La WTA introduit un test génétique de détermination du « sexe biologique » pour les joueuses de tennis
La Women’s Tennis Association (WTA), le principal circuit international professionnel féminin, a mis à jour sa politique d’éligibilité des joueuses, qui est entrée en vigueur mardi 21 juillet. Celles-ci doivent désormais se soumettre à un test génétique de détermination de leur « sexe biologique » pour pouvoir participer aux tournois organisés par l’instance. Jusque-là, le critère retenu était un seuil de testostérone dans le sang.
Ce changement vise à « maintenir des conditions de compétitions équitables », assure la WTA, qui s’aligne avec cette politique sur les règles adoptées à la fin du mois de mars par le Comité international olympique (CIO), en prévision des Jeux de Los Angeles 2028. Le CIO avait déjà eu recours à des tests chromosomiques de féminité entre 1968 et les Jeux d’Atlanta en 1996, mais l’organisation y avait renoncé trois ans plus tard sous la pression de la communauté scientifique, qui contestait leur pertinence, autant que celle de sa commission des athlètes.

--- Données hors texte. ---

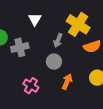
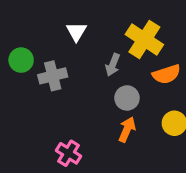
gray circle: (54, 62) -> (127, 98), moved
pink cross: (31, 86) -> (69, 153), moved

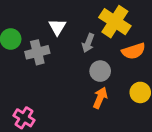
white triangle: (76, 32) -> (57, 27), moved
pink cross: (69, 153) -> (24, 118), moved

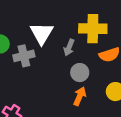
yellow cross: (115, 22) -> (93, 29), turned -32
white triangle: (57, 27) -> (42, 33), size x1.5

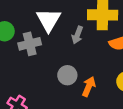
gray circle: (80, 73) -> (67, 75), moved

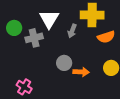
orange arrow: (89, 87) -> (81, 72), turned 70

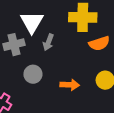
gray arrow: (72, 31) -> (48, 42), moved
gray circle: (64, 63) -> (33, 74), moved

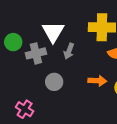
orange arrow: (70, 85) -> (97, 81), moved

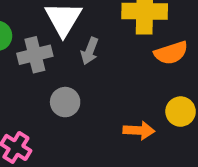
orange arrow: (97, 81) -> (139, 130), moved

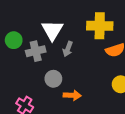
orange arrow: (139, 130) -> (72, 95), moved

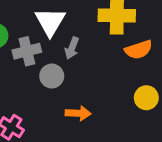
gray circle: (53, 79) -> (52, 76), moved

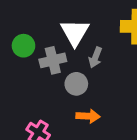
orange arrow: (78, 113) -> (88, 116), moved

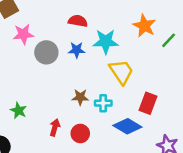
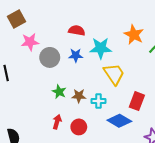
green star: (19, 110) -> (59, 92), moved

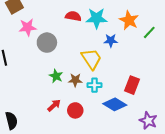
cyan star: (101, 48) -> (97, 18), moved
blue star: (76, 55) -> (111, 41), moved
yellow trapezoid: (114, 74) -> (91, 59), moved
red arrow: (57, 122) -> (54, 105), turned 32

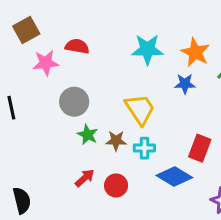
red semicircle: (73, 16) -> (77, 46), moved
blue star: (111, 41) -> (185, 84), moved
gray circle: (47, 43) -> (74, 102), moved

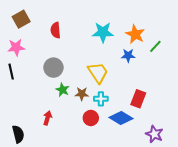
red semicircle: (77, 46) -> (55, 30), turned -105
pink star: (46, 63) -> (16, 47), moved
red arrow: (85, 178) -> (47, 118), moved, turned -32
red circle: (116, 185) -> (91, 118), moved

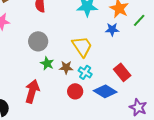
cyan cross: (101, 99) -> (85, 72), turned 32
red rectangle: (138, 99) -> (122, 72), turned -60
red arrow: (47, 118) -> (32, 91), size x1.6

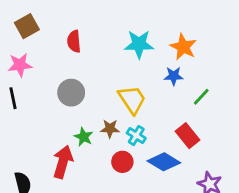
green line: (139, 20) -> (201, 97), moved
green star: (47, 63) -> (84, 137), moved

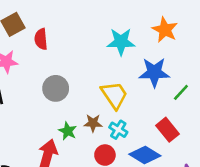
red semicircle: (74, 41) -> (41, 39), moved
orange star: (183, 47) -> (165, 30), moved
blue star: (174, 76) -> (154, 72), size x1.6

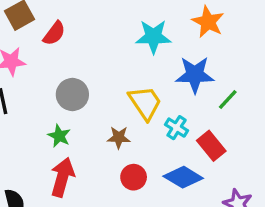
red semicircle: (41, 39) -> (54, 33), turned -138
cyan cross: (118, 130) -> (177, 128), moved
green star: (68, 131) -> (59, 136), moved

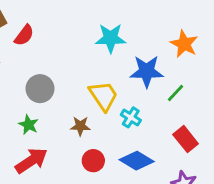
orange star: (208, 22) -> (184, 44), moved
red rectangle: (211, 146) -> (186, 139), moved
red arrow: (62, 177) -> (31, 161), turned 40

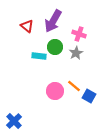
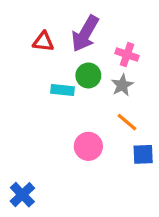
red triangle: (27, 26) -> (43, 42), turned -32
orange line: (74, 86) -> (127, 122), moved
blue square: (89, 96) -> (143, 154), turned -32

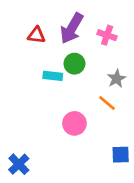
pink cross: (127, 55) -> (107, 35), moved
gray star: (122, 85) -> (117, 79), moved
blue square: (143, 154) -> (121, 155), moved

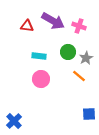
purple arrow: (72, 28) -> (53, 21), turned -90
green circle: (74, 64) -> (68, 52), moved
pink circle: (74, 123) -> (41, 79), moved

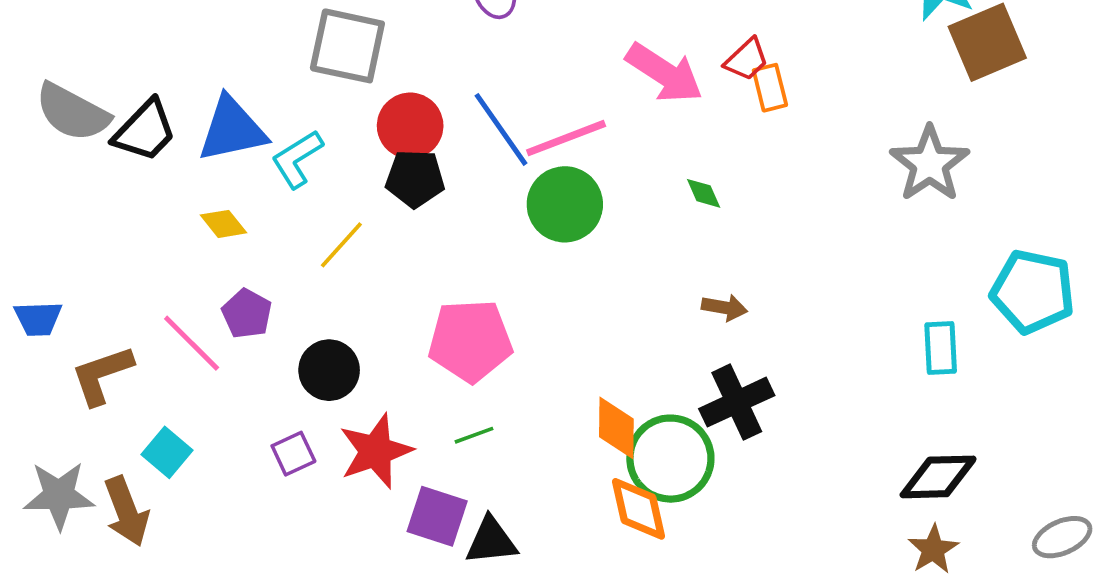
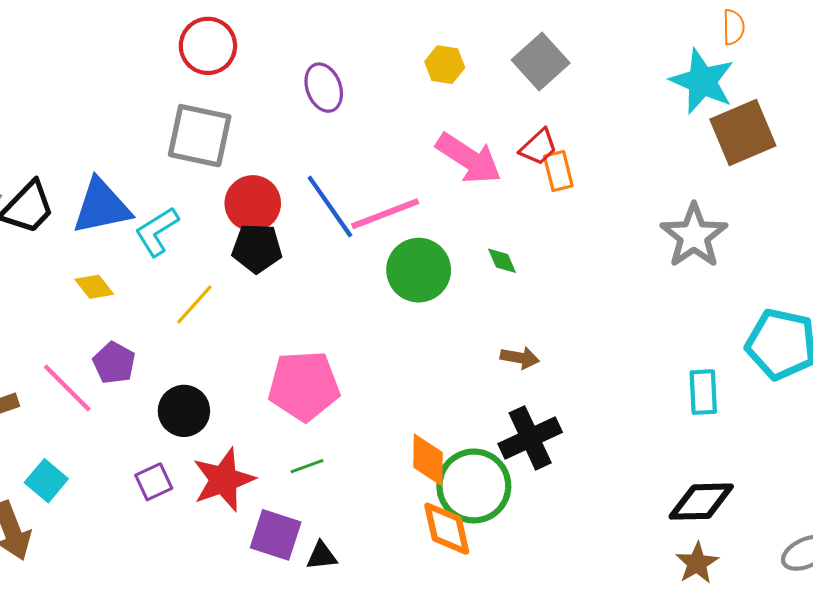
green circle: (565, 204) -> (419, 270), moved
black triangle: (491, 541) -> (322, 556), size x0.7

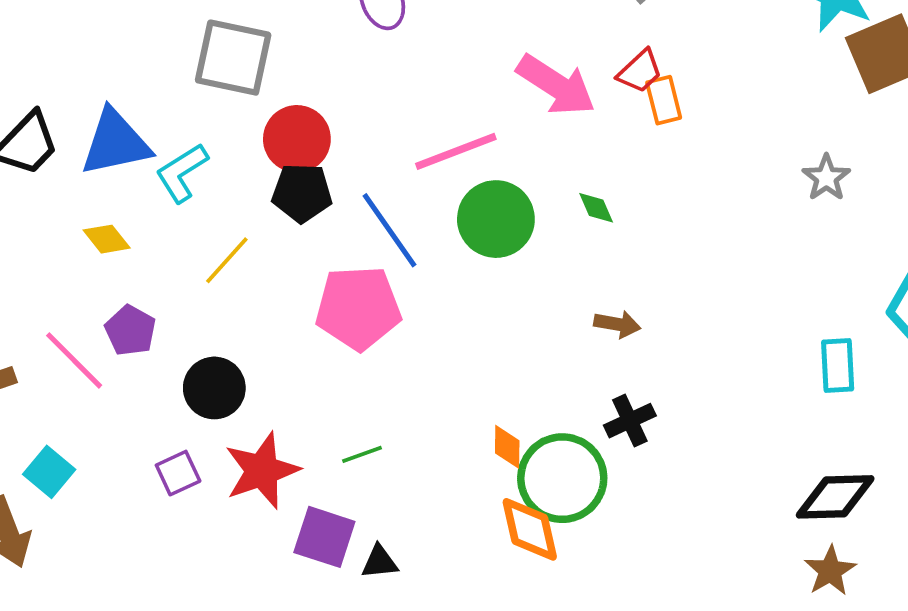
blue line: (330, 206) -> (390, 230), moved
gray star: (694, 236) -> (826, 178), size x0.6
pink pentagon: (304, 386) -> (358, 308), moved
black cross: (530, 438) -> (630, 421), size x0.7
orange diamond: (428, 460) -> (507, 447), size x0.7

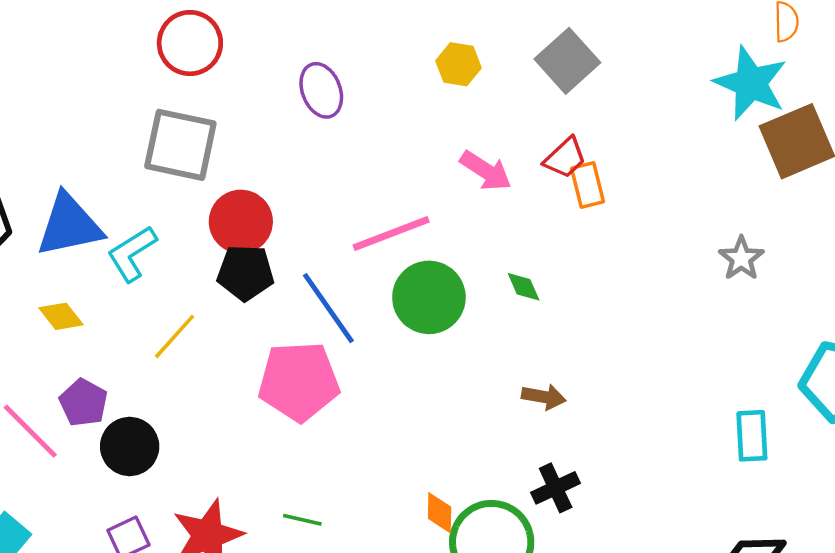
pink arrow: (556, 85) -> (486, 171), size x0.7
black circle: (214, 388) -> (130, 446), moved
green line: (362, 454) -> (302, 520), turned 33

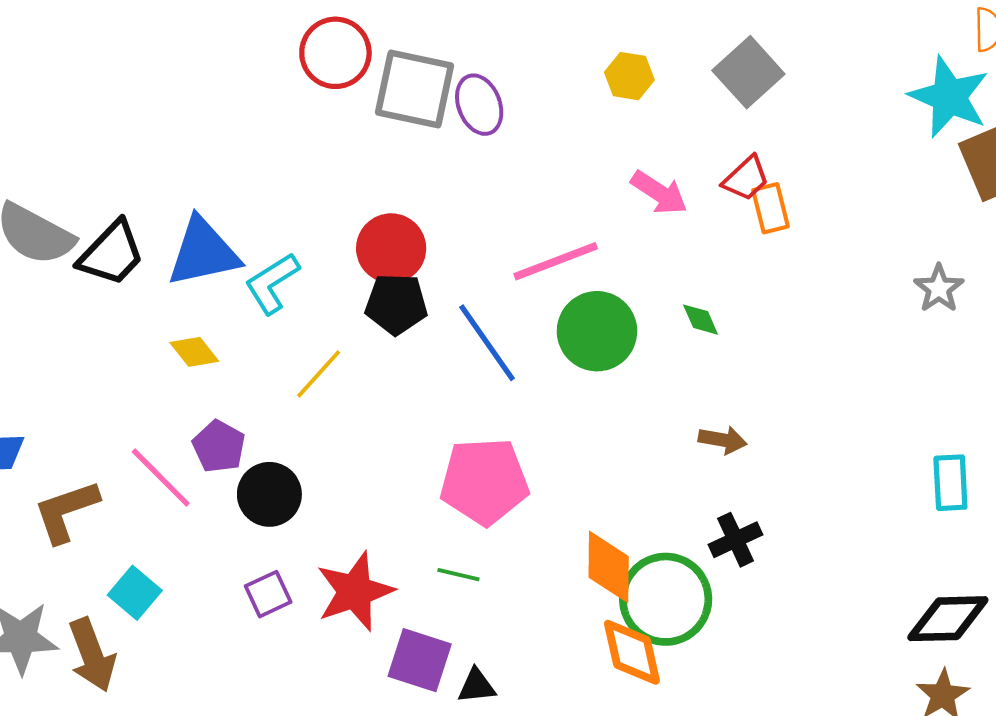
gray square: (180, 145) -> (414, 89), moved
pink pentagon: (299, 381) -> (484, 481), moved
orange diamond: (440, 513) -> (609, 567), size x1.6

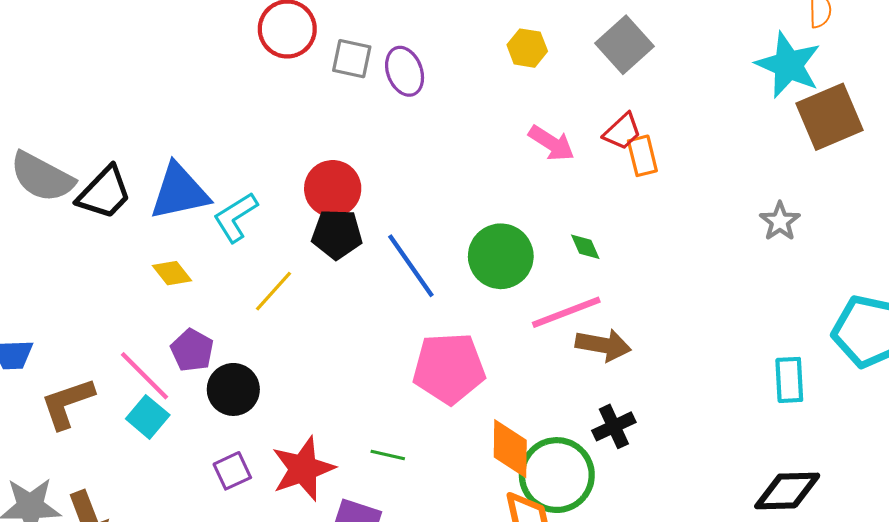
gray square: (414, 89) -> (352, 59), size x0.6
pink line: (556, 261) -> (566, 312), moved
brown arrow: (723, 440) -> (603, 345), size x1.4
pink pentagon: (484, 481) -> (449, 368), moved
cyan square: (135, 593) -> (148, 417), moved

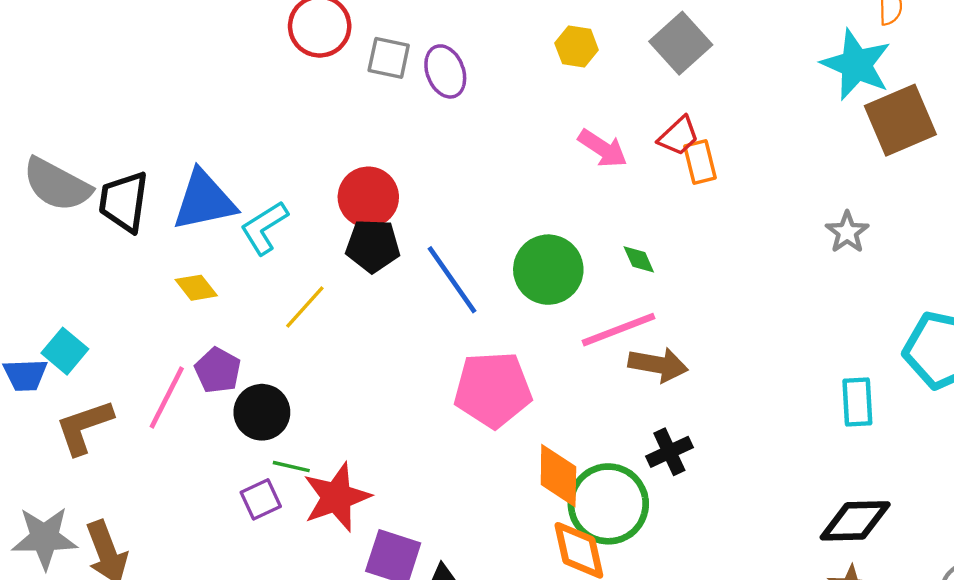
black trapezoid: (104, 193) -> (124, 202), turned 144
pink line: (145, 376) -> (167, 397), turned 72
cyan square: (148, 417) -> (65, 351), moved
green line: (388, 455) -> (291, 467), moved

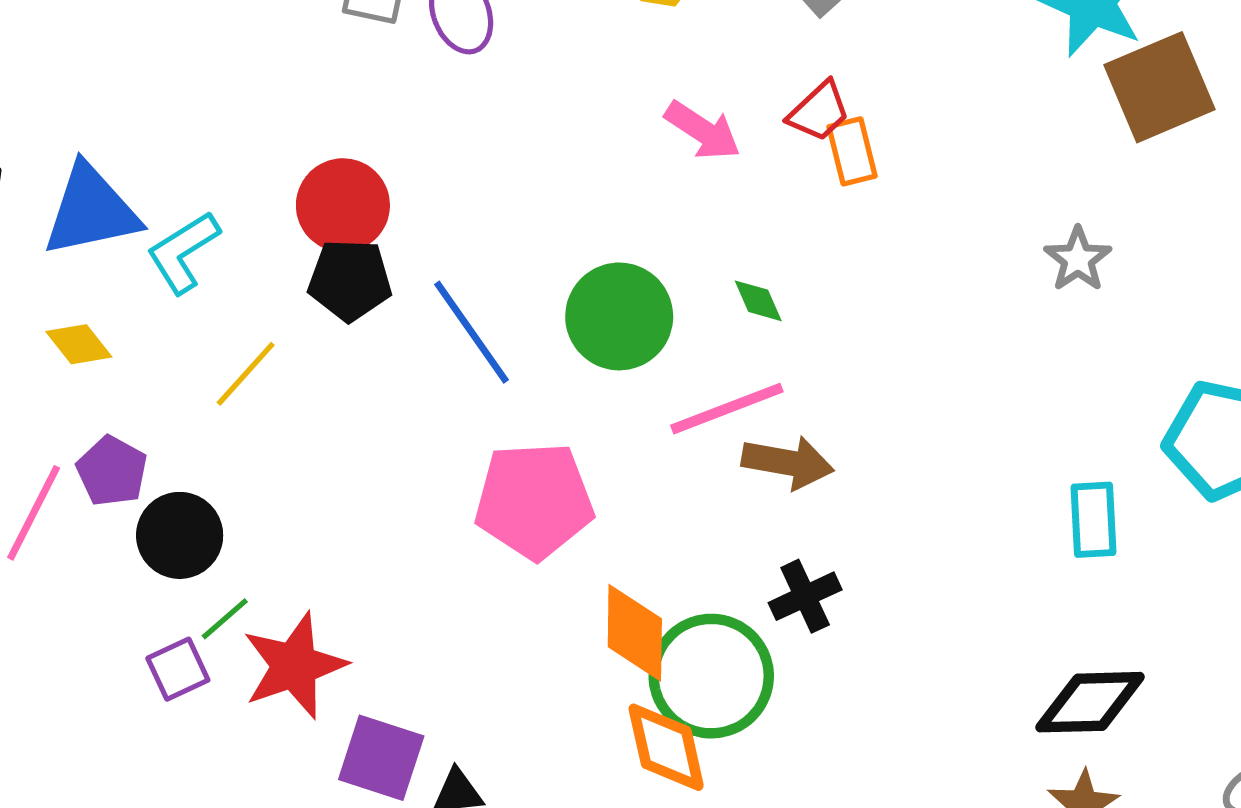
green line: (291, 467) -> (225, 619), turned -54

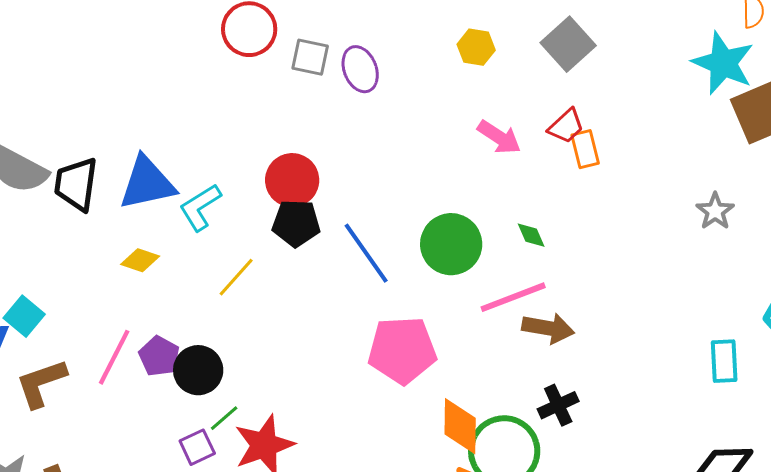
yellow diamond: (79, 344) -> (140, 260), turned -33
purple pentagon: (112, 471) -> (159, 356), moved

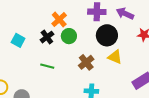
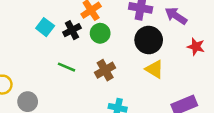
cyan square: (18, 40) -> (45, 27), moved
brown cross: (86, 62) -> (105, 70), moved

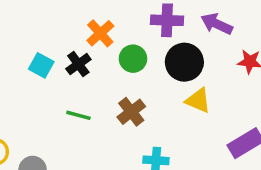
green circle: (100, 33) -> (133, 59), moved

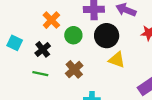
black cross: (78, 64) -> (43, 49), moved

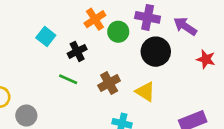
green circle: (73, 35) -> (118, 32), moved
yellow triangle: (117, 60) -> (145, 92), moved

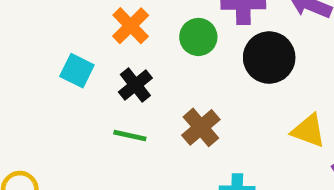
orange cross: (95, 19) -> (131, 26), moved
yellow triangle: (145, 92) -> (308, 131), moved

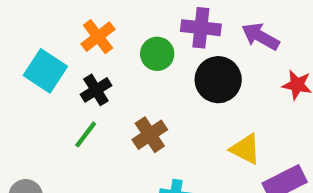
cyan square: (77, 71) -> (45, 71), size x1.4
green line: (130, 136) -> (86, 134), turned -72

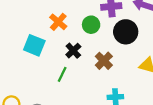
black cross: (96, 90) -> (73, 51), moved
brown cross: (150, 135) -> (104, 61), moved

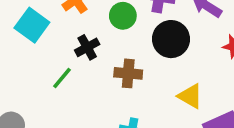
brown cross: (104, 61) -> (128, 73), turned 36

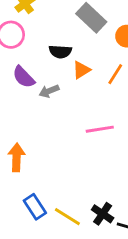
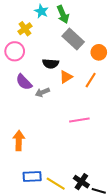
blue rectangle: (35, 207) -> (32, 176), turned -60

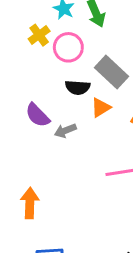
gray rectangle: (73, 39) -> (112, 72), moved
pink circle: (15, 51) -> (68, 47), moved

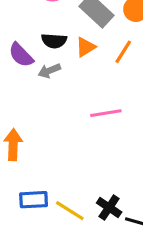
black semicircle: (78, 87) -> (54, 41), moved

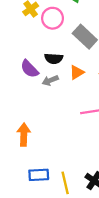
orange triangle: (85, 47) -> (77, 72), moved
yellow line: (70, 211) -> (65, 183), turned 45

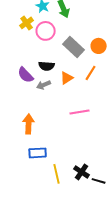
orange arrow: (24, 135) -> (29, 124), moved
blue rectangle: (39, 175) -> (38, 153), moved

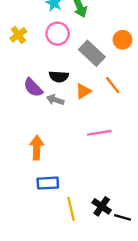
yellow cross: (27, 23) -> (18, 35), moved
orange circle: (99, 46) -> (122, 40), moved
orange line: (91, 73) -> (113, 85), turned -70
gray arrow: (44, 85) -> (55, 100), turned 40

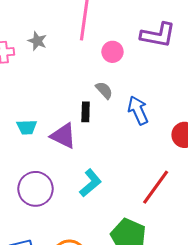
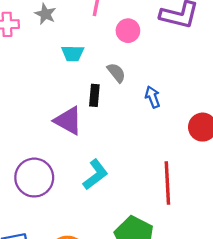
blue arrow: (138, 110) -> (153, 97), size x0.7
cyan trapezoid: (27, 127) -> (73, 53), moved
red line: (156, 187) -> (167, 183), turned -42

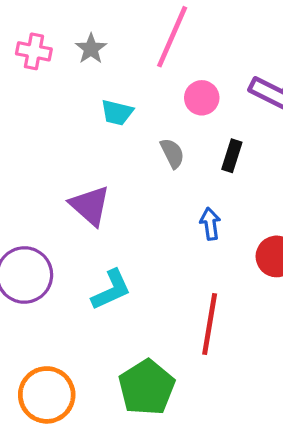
black rectangle: (94, 95) -> (232, 156), moved
blue arrow: (153, 97) -> (210, 224), moved

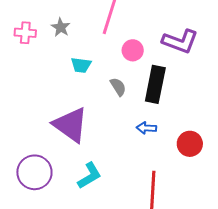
black rectangle: (232, 156) -> (155, 84), size x1.8
purple triangle: (90, 206) -> (71, 125), size x1.4
blue arrow: (210, 224) -> (146, 128), turned -72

Les joueuses devront être testées, à une seule reprise, pour la présence du gène SRY, présenté comme responsable du développement des caractéristiques sexuelles masculines. La WTA « reconnaît qu’il s’agit d’une question sensible et complexe » et que cela ne remet pas en cause « l’identité de genre » des personnes. Elle affirme aussi « s’engage[r] à traiter toutes les joueuses avec dignité et à mettre en œuvre cette politique de manière respectueuse et réfléchie »
Cette évolution des critères d’éligibilité intervient un an après que World Athletics a annoncé de nouvelles règles – entrées en vigueur en septembre 2025 – imposant aux sportives souhaitant concourir dans la catégorie féminine lors des compétitions comptant pour le classement mondial de se soumettre, elles aussi, à un test génétique unique. World Boxing a également approuvé l’utilisation du dépistage du gène SRY en mai 2025. Une mesure vivement critiquée par les organisations de lutte pour les droits humains.